## WHAT THIS TASK INVOLVES
Everything below from the line with "Give me the" through the line with "UI element localization: list" should be copied exactly, and nothing else; leave out the pictures.

## INPUT DATA
-=-=-

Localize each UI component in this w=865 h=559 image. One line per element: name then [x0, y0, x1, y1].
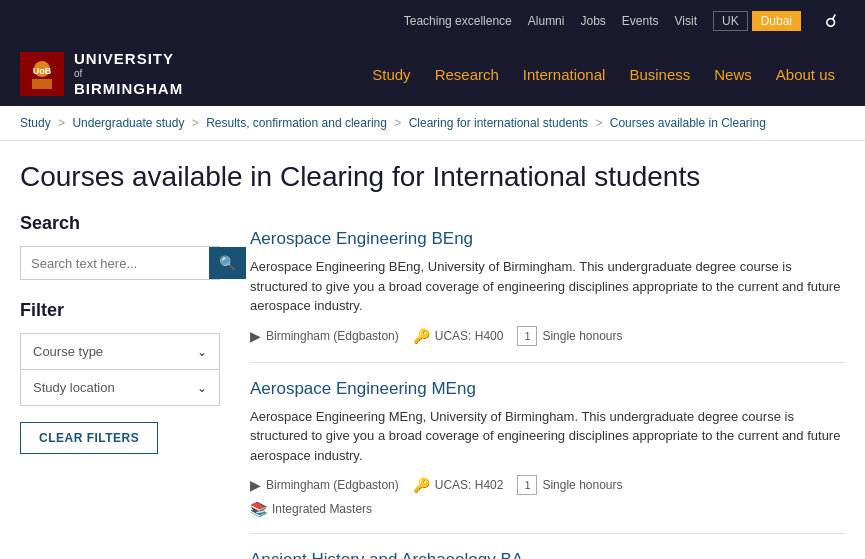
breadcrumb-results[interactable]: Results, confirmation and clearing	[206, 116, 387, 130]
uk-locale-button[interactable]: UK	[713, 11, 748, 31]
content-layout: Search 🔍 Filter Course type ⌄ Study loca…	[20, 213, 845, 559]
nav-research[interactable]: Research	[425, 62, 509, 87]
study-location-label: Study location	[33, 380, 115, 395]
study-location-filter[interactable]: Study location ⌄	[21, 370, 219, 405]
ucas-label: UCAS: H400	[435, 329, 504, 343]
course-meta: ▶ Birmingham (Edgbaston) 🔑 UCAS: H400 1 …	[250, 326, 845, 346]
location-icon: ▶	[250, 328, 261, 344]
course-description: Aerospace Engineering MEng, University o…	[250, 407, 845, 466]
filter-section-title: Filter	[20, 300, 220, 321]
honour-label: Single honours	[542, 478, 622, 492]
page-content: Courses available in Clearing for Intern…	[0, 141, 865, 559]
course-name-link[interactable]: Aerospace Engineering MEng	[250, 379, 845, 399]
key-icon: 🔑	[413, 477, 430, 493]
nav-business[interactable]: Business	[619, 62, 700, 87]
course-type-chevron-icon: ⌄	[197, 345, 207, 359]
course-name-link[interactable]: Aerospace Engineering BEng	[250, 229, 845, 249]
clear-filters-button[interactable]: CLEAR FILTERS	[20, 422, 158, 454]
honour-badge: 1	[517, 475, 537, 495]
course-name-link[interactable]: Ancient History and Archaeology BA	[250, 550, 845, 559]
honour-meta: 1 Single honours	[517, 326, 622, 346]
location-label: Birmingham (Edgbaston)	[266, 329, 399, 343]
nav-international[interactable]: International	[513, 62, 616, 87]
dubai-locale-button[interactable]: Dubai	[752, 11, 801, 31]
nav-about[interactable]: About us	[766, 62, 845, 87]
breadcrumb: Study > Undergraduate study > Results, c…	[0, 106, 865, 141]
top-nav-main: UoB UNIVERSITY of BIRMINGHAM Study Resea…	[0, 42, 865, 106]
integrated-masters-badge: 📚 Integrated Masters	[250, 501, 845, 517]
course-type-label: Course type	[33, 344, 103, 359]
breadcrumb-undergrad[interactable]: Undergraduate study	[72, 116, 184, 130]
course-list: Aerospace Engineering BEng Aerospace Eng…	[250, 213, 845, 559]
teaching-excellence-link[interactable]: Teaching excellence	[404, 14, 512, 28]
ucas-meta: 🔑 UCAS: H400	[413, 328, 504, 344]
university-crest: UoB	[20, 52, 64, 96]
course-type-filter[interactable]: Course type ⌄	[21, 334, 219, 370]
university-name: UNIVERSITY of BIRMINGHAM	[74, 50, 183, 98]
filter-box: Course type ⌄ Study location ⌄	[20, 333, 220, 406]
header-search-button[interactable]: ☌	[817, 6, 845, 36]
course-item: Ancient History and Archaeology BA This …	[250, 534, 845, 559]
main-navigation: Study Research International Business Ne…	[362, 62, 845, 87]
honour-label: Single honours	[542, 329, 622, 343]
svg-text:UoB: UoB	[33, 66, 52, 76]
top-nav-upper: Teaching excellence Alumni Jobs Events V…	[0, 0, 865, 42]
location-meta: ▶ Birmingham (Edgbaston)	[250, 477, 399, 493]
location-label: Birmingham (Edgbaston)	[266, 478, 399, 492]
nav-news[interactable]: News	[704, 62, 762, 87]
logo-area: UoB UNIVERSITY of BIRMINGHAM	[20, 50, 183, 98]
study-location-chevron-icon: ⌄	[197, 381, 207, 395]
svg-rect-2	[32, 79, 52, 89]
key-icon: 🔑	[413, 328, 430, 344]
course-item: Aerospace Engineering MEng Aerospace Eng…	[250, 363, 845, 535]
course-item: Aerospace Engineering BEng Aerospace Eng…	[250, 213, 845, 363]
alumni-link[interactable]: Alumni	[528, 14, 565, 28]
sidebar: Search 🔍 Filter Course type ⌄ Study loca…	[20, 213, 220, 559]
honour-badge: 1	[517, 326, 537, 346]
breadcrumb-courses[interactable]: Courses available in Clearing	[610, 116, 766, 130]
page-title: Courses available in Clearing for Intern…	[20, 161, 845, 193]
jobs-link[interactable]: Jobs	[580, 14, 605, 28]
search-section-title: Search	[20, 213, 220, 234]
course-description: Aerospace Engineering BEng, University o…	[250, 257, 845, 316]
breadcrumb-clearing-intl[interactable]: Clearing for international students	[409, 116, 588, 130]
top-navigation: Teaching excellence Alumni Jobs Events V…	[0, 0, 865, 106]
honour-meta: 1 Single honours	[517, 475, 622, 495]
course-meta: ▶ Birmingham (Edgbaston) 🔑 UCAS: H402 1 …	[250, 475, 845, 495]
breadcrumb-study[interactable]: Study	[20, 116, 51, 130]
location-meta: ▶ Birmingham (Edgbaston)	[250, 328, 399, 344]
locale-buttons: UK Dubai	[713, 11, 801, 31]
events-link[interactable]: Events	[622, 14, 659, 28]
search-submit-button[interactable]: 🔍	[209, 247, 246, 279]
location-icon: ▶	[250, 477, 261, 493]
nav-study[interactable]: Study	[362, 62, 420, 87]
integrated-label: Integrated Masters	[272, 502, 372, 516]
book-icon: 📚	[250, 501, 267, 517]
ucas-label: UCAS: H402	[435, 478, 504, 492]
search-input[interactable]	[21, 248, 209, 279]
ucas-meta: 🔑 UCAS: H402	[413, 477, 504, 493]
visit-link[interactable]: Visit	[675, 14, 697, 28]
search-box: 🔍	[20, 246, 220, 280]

-=-=-

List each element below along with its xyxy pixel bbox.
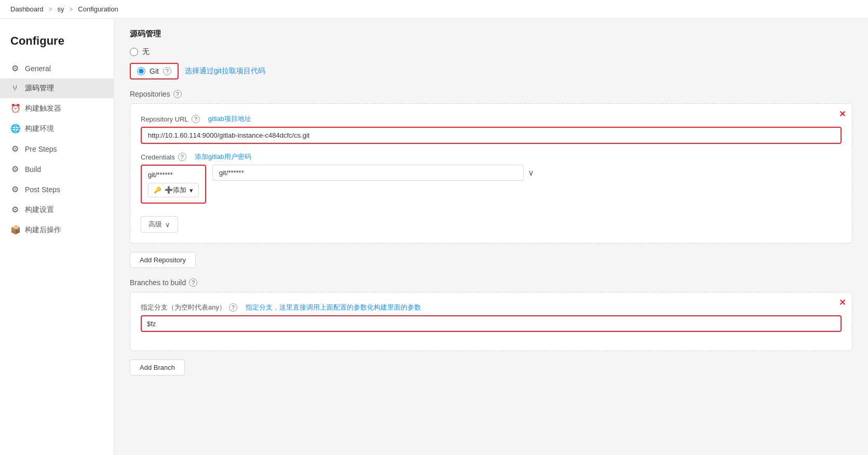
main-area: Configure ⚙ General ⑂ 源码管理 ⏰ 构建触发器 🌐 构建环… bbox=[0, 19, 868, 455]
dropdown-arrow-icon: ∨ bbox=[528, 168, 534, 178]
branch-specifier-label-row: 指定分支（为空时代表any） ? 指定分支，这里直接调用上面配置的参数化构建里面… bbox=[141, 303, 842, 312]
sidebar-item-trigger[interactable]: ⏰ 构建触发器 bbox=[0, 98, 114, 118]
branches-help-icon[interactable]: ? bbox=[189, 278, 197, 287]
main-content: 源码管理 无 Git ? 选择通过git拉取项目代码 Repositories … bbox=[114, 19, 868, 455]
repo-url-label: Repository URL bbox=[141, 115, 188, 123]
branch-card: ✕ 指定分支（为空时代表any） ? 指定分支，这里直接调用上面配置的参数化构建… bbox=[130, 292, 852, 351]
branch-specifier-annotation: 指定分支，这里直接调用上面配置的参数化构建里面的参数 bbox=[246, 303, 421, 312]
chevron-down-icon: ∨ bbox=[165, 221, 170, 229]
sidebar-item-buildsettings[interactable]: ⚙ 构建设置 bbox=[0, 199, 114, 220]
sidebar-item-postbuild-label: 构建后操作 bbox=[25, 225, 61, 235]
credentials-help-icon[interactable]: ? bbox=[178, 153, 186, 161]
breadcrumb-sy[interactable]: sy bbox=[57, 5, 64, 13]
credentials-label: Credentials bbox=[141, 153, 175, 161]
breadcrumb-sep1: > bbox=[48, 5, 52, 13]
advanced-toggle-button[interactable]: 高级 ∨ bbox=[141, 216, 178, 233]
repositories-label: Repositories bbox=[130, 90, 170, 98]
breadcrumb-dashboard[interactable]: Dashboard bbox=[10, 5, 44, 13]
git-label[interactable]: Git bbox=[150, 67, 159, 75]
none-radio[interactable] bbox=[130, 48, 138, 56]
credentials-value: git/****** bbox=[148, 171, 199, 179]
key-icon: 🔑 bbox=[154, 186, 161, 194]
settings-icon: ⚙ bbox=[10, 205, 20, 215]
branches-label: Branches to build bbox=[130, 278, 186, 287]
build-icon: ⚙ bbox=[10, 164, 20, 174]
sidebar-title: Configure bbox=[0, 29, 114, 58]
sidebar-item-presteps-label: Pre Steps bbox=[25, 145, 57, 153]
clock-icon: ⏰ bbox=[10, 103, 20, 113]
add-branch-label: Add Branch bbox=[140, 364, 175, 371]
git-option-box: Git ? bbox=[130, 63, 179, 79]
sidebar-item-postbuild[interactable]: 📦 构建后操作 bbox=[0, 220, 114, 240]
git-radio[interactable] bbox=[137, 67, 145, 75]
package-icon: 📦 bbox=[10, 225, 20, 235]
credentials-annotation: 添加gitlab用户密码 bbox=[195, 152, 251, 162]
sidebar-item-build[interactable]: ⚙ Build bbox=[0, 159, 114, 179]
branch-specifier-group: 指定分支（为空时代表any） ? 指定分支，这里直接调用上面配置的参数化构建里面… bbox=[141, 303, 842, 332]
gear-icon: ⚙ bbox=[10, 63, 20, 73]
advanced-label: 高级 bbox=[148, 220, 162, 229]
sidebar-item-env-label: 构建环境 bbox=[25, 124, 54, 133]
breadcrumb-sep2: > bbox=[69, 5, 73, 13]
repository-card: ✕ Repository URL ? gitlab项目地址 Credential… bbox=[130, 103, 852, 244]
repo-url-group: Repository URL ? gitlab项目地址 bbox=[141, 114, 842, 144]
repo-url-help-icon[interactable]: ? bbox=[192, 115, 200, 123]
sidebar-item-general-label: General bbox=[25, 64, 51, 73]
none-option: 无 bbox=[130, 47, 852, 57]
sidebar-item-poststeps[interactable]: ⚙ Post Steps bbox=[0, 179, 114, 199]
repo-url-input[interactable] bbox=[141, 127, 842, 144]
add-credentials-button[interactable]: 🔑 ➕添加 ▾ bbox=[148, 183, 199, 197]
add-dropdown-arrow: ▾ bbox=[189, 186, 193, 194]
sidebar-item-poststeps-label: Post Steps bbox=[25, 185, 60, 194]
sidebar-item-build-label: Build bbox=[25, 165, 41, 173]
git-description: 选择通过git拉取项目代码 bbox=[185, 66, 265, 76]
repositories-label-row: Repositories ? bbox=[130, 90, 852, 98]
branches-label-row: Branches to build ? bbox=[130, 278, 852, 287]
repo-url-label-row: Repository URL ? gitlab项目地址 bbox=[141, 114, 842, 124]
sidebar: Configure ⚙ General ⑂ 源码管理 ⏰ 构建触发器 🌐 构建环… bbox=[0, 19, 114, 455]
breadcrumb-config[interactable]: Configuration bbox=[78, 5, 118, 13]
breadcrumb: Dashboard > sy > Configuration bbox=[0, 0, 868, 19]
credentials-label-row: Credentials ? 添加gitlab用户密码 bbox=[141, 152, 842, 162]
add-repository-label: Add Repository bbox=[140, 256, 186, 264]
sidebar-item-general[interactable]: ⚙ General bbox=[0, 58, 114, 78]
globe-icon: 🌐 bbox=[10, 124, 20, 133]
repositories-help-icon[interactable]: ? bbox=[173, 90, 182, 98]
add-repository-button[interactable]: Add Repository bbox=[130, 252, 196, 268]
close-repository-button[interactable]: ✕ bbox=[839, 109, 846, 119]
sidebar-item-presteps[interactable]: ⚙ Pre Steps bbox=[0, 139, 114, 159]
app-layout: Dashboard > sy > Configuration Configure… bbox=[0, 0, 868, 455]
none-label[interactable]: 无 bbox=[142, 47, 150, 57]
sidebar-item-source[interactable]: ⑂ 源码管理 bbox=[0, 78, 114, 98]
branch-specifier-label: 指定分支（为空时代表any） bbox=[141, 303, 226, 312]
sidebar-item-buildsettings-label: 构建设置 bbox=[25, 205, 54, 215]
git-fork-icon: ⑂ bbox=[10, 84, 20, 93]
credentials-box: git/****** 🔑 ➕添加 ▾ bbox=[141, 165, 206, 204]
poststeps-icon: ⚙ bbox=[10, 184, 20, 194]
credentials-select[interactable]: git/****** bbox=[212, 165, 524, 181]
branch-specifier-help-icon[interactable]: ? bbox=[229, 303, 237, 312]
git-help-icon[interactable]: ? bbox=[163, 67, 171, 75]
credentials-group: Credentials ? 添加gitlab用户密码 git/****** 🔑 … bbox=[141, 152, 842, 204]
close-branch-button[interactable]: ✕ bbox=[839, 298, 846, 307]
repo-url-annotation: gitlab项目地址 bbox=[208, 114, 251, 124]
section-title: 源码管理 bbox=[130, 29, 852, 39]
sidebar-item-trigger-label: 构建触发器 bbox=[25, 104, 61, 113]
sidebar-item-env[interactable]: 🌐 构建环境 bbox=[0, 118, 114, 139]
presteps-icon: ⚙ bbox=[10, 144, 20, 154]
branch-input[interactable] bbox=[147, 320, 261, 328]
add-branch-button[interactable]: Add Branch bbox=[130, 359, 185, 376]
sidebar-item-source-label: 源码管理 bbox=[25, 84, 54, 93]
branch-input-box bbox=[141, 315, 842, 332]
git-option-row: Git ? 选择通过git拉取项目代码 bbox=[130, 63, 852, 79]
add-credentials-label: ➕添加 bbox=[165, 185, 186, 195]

-=-=-

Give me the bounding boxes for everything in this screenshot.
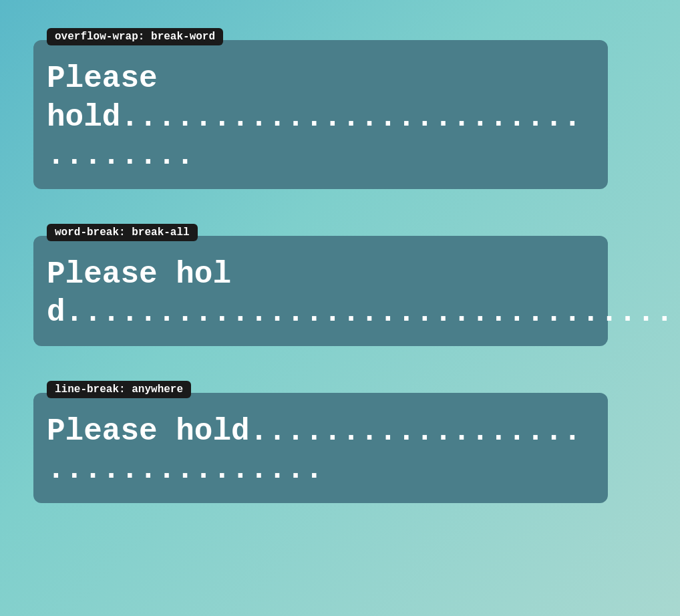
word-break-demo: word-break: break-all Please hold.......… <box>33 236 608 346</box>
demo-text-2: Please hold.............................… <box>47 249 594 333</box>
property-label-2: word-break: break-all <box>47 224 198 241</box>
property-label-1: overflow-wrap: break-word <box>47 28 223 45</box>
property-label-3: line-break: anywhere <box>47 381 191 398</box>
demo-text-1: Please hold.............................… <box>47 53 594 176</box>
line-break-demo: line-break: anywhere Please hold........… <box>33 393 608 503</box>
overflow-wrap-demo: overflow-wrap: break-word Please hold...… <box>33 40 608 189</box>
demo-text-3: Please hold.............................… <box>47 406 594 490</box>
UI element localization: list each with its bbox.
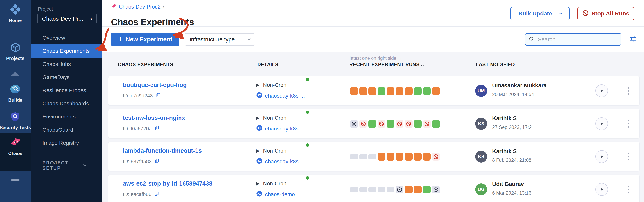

-=-=-

## SOLUTION FOR THIS EXERCISE
Give me the bounding boxes for everything in this screenshot.
word-break-demo: word-break: break-all Please hold.......… <box>33 236 608 346</box>
demo-text-2: Please hold.............................… <box>47 249 594 333</box>
property-label-2: word-break: break-all <box>47 224 198 241</box>
property-label-1: overflow-wrap: break-word <box>47 28 223 45</box>
property-label-3: line-break: anywhere <box>47 381 191 398</box>
demo-text-1: Please hold.............................… <box>47 53 594 176</box>
line-break-demo: line-break: anywhere Please hold........… <box>33 393 608 503</box>
overflow-wrap-demo: overflow-wrap: break-word Please hold...… <box>33 40 608 189</box>
demo-text-3: Please hold.............................… <box>47 406 594 490</box>
UI element localization: list each with its bbox.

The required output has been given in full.